• _ASSIGNMENT_: Nothing but the pictures is dropped; write out all the remaining data below exactly.

• _Collected data_:

↓

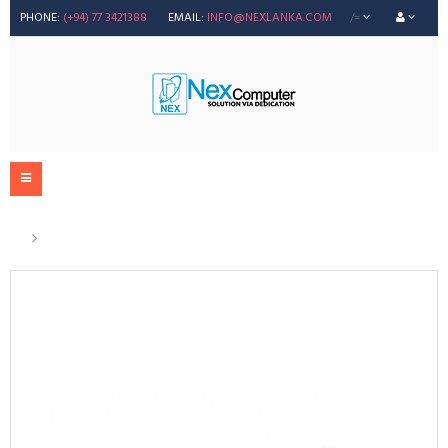
PHONE:
(+94) 77 3421388
EMAIL:
INFO@NEXLANKA.COM
/=
83A Compatible Toner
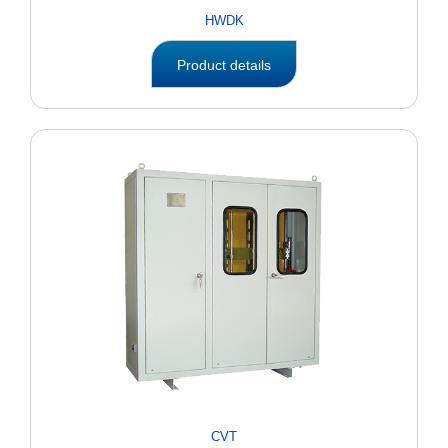
HWDK
Product details
CVT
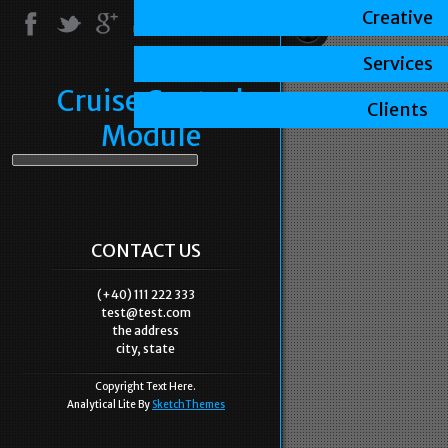
Creative
Services
Cruise Control
Clients
Module
CONTACT US
(+40) 111 222 333
test@test.com
the address
city, state
Copyright Text Here.
Analytical Lite By
SketchThemes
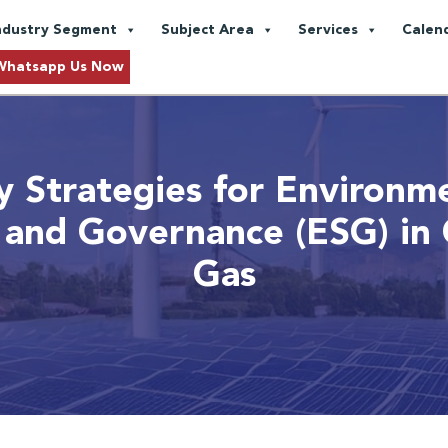
ndustry Segment
Subject Area
Services
Calen
Whatsapp Us Now
y Strategies for Environme
, and Governance (ESG) in 
Gas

↑

• _RESULT_:
PHONE:
(+94) 77 3421388
EMAIL:
INFO@NEXLANKA.COM
/=
83A Compatible Toner
HWDK
Product details
CVT
Creative
Services
Cruise Control
Clients
Module
CONTACT US
(+40) 111 222 333
test@test.com
the address
city, state
Copyright Text Here.
Analytical Lite By
SketchThemes
ndustry Segment
Subject Area
Services
Calen
Whatsapp Us Now
y Strategies for Environme
, and Governance (ESG) in 
Gas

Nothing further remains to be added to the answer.